Tuesday, January 04, 2005

Involuntary Narcissistic Narcoleptic Selectio.

I'm sometimes vain. Ok, perhaps very vain.....aaand maybe not just sometimes. When I walk by a dark store front window I glance sideways to see how I look. When I'm in the elevator I look at my reflection in the metal doors. If there are no metal doors and nobody else is in there, the black plastic covering the floor indicator will suffice. When I'm in the bathroom and there's no mirror, I try to see me in the chrome piping on the flusher. I'm vain - insane vain. The sad thing happens to be that despite how good or how bad I look, I still require the same amount of looksies. If me like-y the way me lookie I make studly and seductive faces. If I look bad I make goofball faces and roll my lips up like a monkey.
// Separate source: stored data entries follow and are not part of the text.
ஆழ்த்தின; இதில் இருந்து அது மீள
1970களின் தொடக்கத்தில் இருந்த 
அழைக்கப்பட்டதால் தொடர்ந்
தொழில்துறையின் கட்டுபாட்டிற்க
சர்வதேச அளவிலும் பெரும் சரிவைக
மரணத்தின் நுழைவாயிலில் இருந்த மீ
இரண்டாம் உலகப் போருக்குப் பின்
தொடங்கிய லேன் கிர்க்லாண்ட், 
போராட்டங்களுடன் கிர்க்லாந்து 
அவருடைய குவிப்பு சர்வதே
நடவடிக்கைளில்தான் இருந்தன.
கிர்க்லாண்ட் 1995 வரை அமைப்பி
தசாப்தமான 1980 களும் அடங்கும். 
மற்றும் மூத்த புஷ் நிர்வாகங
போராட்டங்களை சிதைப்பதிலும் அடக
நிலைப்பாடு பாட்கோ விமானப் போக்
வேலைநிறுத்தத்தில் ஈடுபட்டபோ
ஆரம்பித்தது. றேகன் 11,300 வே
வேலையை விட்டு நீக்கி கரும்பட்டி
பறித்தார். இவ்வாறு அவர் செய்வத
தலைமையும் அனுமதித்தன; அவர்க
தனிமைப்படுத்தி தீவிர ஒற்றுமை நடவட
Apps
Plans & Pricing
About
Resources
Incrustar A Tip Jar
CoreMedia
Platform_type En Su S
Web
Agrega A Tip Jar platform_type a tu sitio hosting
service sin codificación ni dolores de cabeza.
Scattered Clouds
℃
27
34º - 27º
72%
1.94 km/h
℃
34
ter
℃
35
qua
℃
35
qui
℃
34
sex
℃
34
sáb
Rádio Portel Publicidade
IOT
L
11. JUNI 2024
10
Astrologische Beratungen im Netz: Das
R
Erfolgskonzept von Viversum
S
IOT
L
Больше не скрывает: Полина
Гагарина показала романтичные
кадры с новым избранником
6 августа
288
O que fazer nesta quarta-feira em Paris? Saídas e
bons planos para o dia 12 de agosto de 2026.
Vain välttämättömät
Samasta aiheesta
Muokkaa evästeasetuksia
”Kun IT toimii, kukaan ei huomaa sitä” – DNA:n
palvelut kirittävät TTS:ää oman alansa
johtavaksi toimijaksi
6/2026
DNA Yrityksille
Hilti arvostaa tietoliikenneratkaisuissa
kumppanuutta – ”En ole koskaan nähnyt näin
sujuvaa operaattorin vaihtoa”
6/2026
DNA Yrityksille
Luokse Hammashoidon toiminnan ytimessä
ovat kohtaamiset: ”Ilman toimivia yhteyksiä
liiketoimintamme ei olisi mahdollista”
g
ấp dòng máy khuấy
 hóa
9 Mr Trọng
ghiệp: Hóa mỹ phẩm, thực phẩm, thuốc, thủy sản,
I think I'm narcoleptic too. I sleep at work. I sleep when I visit my family. Funny thing - I don't sleep when I'm having fun. Is this disease I have called Selective Narcolepsy? I only sleep when I'm stressed or bored, or too full of food.

Vanity isn't deterred by narcolepsy. I wake up in the night and if there is just enough light and the TV is not on, my face appears on TV. Sure I can't make out details, but my imagination fills them in. I'm one sexy fella when I wake up.

On second thought, I'm delusional when I wake up!

I've created a name for my affliction: Involuntary Narcissistic Narcoleptic Selectio.

1 Comments:

Blogger SirTalksALot said...

Oh boy! You're crossing the line now sister! Asking me if I, SirTalksALot, have Involuntary Narcissistic Narcotics-Nark Narcoleptic Selectio???!!! I would not, could not nark on my junkie friends...unless...they stop sharing. ;)

Seriously, though, thank you for the kind words!